Instructions to follow
Using the records that follow, tally the lines containing the word "Flux" and state only the count.
======== Data to examine ========
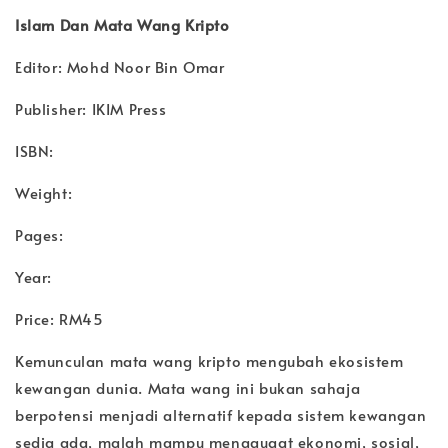
Islam Dan Mata Wang Kripto
Editor: Mohd Noor Bin Omar
Publisher: IKIM Press
ISBN:
Weight:
Pages:
Year:
Price: RM45
Kemunculan mata wang kripto mengubah ekosistem
kewangan dunia. Mata wang ini bukan sahaja
berpotensi menjadi alternatif kepada sistem kewangan
sedia ada, malah mampu menggugat ekonomi, sosial,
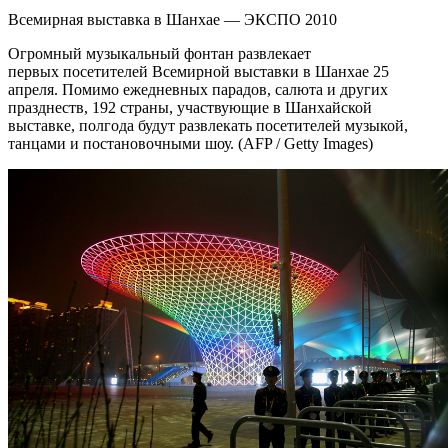
Всемирная выставка в Шанхае — ЭКСПО 2010
Огромный музыкальный фонтан развлекает
первых посетителей Всемирной выставки в Шанхае 25
апреля. Помимо ежедневных парадов, салюта и других
празднеств, 192 страны, участвующие в Шанхайской
выставке, полгода будут развлекать посетителей музыкой,
танцами и постановочными шоу. (AFP / Getty Images)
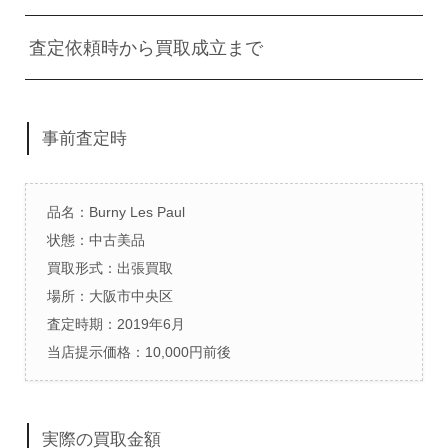
査定依頼時から買取成立まで
事前査定時
品名：Burny Les Paul
状態：中古美品
買取形式：出張買取
場所：大阪市中央区
査定時期：2019年6月
当店提示価格：10,000円前後
実際の買取金額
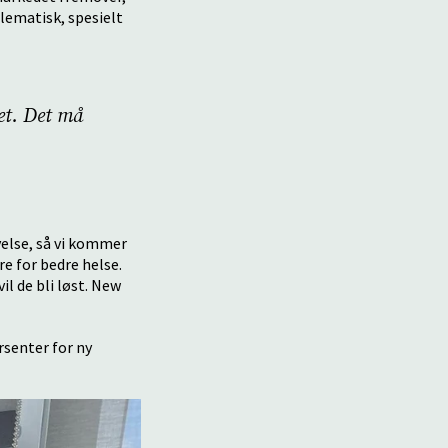
lematisk, spesielt
det. Det må
velse, så vi kommer
re for bedre helse.
l de bli løst. New
rsenter for ny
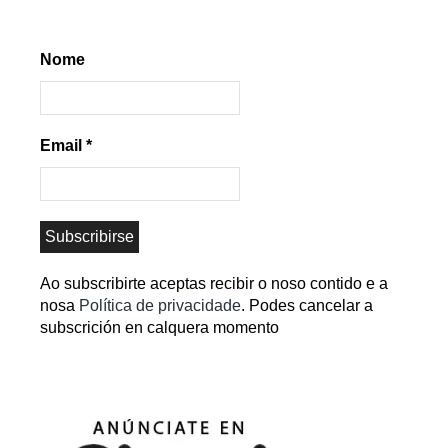
Nome
Email
*
Ao subscribirte aceptas recibir o noso contido e a
nosa
Política de privacidade
. Podes cancelar a
subscrición en calquera momento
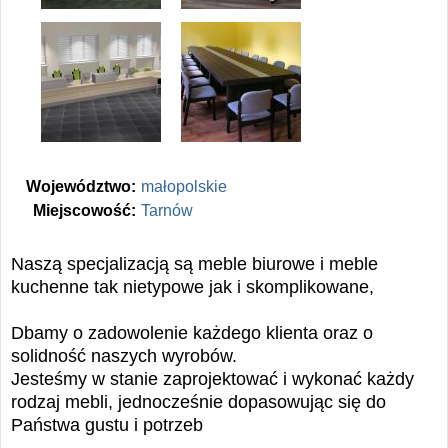
Województwo:
małopolskie
Miejscowość:
Tarnów
Naszą specjalizacją są meble biurowe i meble
kuchenne tak nietypowe jak i skomplikowane,
Dbamy o zadowolenie każdego klienta oraz o
solidność naszych wyrobów.
Jesteśmy w stanie zaprojektować i wykonać każdy
rodzaj mebli, jednocześnie dopasowując się do
Państwa gustu i potrzeb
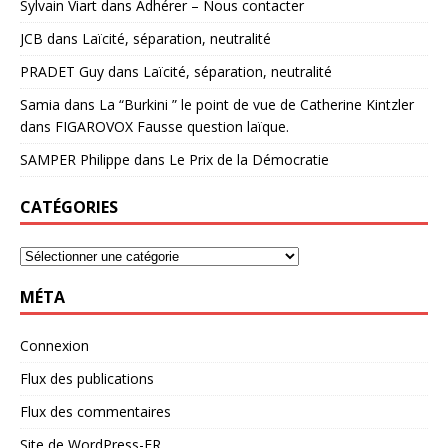
Sylvain Viart
dans
Adhérer – Nous contacter
JCB
dans
Laïcité, séparation, neutralité
PRADET Guy
dans
Laïcité, séparation, neutralité
Samia
dans
La “Burkini ” le point de vue de Catherine Kintzler
dans FIGAROVOX Fausse question laïque.
SAMPER Philippe
dans
Le Prix de la Démocratie
CATÉGORIES
MÉTA
Connexion
Flux des publications
Flux des commentaires
Site de WordPress-FR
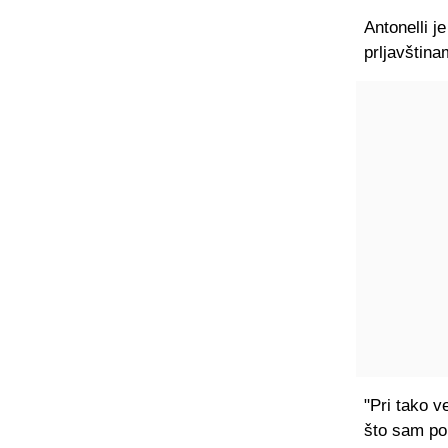
Antonelli j
prljavština
"Pri tako v
što sam po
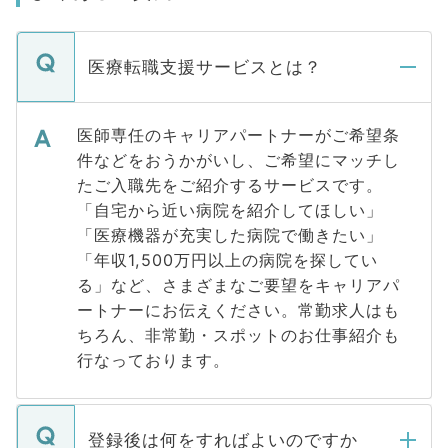
医療転職支援サービスとは？
医師専任のキャリアパートナーがご希望条
件などをおうかがいし、ご希望にマッチし
たご入職先をご紹介するサービスです。
「自宅から近い病院を紹介してほしい」
「医療機器が充実した病院で働きたい」
「年収1,500万円以上の病院を探してい
る」など、さまざまなご要望をキャリアパ
ートナーにお伝えください。常勤求人はも
ちろん、非常勤・スポットのお仕事紹介も
行なっております。
登録後は何をすればよいのですか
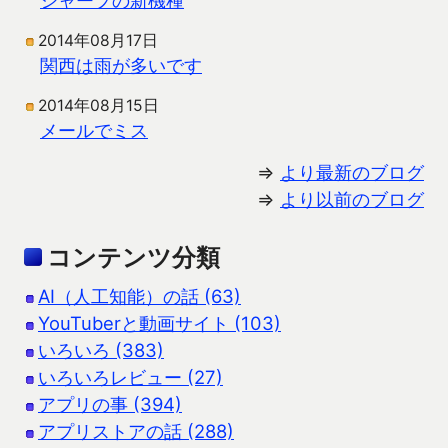
2014年08月17日
関西は雨が多いです
2014年08月15日
メールでミス
⇒
より最新のブログ
⇒
より以前のブログ
コンテンツ分類
AI（人工知能）の話 (63)
YouTuberと動画サイト (103)
いろいろ (383)
いろいろレビュー (27)
アプリの事 (394)
アプリストアの話 (288)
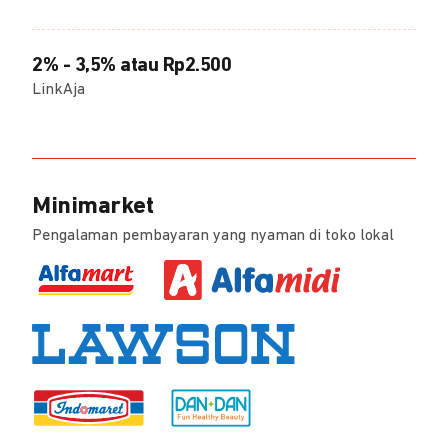
2% - 3,5% atau Rp2.500
LinkAja
Minimarket
Pengalaman pembayaran yang nyaman di toko lokal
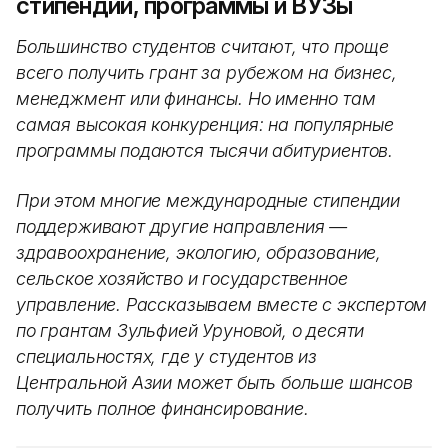
стипендии, программы и ВУЗы
Большинство студентов считают, что проще
всего получить грант за рубежом на бизнес,
менеджмент или финансы. Но именно там
самая высокая конкуренция: на популярные
программы подаются тысячи абитуриентов.
При этом многие международные стипендии
поддерживают другие направления —
здравоохранение, экологию, образование,
сельское хозяйство и государственное
управление. Рассказываем вместе с экспертом
по грантам Зульфией Уруновой, о десяти
специальностях, где у студентов из
Центральной Азии может быть больше шансов
получить полное финансирование.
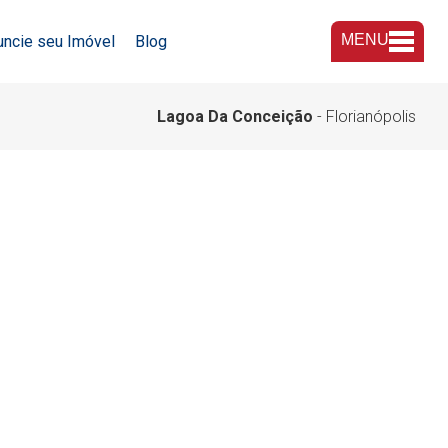
MENU
uncie seu Imóvel
Blog
A Imobiliária
Lagoa Da Conceição
- Florianópolis
Nossas Lojas
Trabalhe Conosco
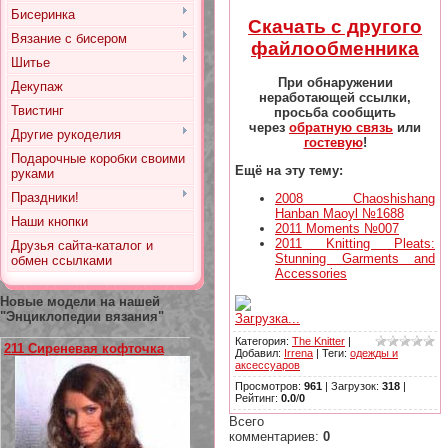
Бисеринка
Скачать с другого
Вязание с бисером
файлообменника
Шитье
При обнаружении
Декупаж
неработающей ссылки,
Твистинг
просьба сообщить
через
обратную связь
или
Другие рукоделия
гостевую
!
Подарочные коробки своими
Ещё на эту тему:
руками
Праздники!
2008 Chaoshishang
Hanban Maoyl №1688
Наши кнопки
2011 Moments №007
2011 Knitting Pleats:
Друзья сайта-каталог и
Stunning Garments and
обмен ссылками
Accessories
Новые модели на нашей
"Энциклопедии вязания"
Загрузка...
Категория
:
The Knitter
|
211 Сиреневая кофточка
Добавил
:
Irrena
|
Теги
:
одежды и
аксессуаров
Просмотров
:
961
|
Загрузок
:
318
|
Рейтинг
:
0.0
/
0
Всего
комментариев
:
0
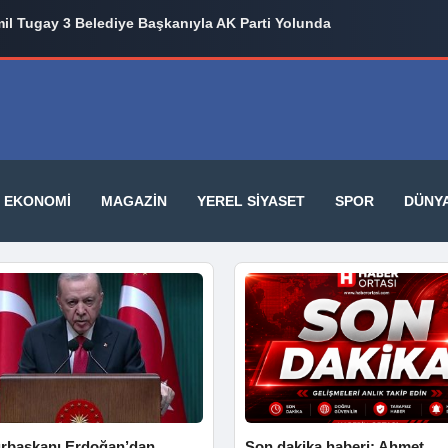
il Tugay 3 Belediye Başkanıyla AK Parti Yolunda
EKONOMI
MAGAZIN
YEREL SIYASET
SPOR
DÜNY
başkanı Erdoğan’dan
Son dakika haberi: Ahmet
========
Answer for the task
2